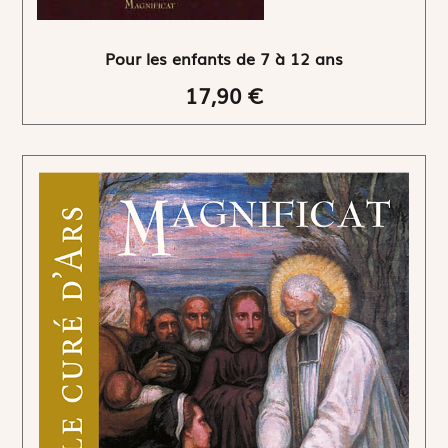
Pour les enfants de 7 à 12 ans
17,90 €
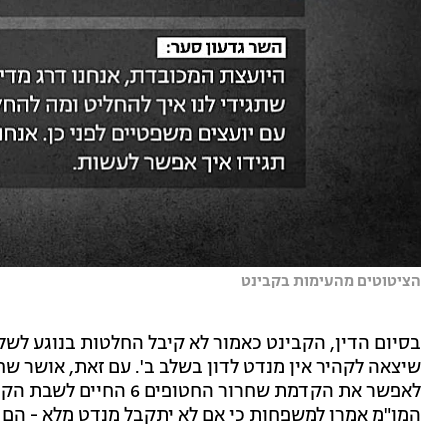
הציטוטים מהעימות בקבינט
בסיום הדין, הקבינט כאמור לא קיבל החלטות בנוגע לש
שיצאה לקהיר אין מנדט לדון בשלב ב'. עם זאת, אושר שח
לאפשר את הקדמת שחרור החטופים 6 החיים לשבת הקרובה. אמש
המו"מ אמרו למשפחות כי אם לא יתקבל מנדט מלא - הם "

#### Required action
Only the lines above that include the word "מנדט" belong in the answer; copy each one.

#### Written response
שיצאה לקהיר אין מנדט לדון בשלב ב'. עם זאת, אושר שח
המו"מ אמרו למשפחות כי אם לא יתקבל מנדט מלא - הם "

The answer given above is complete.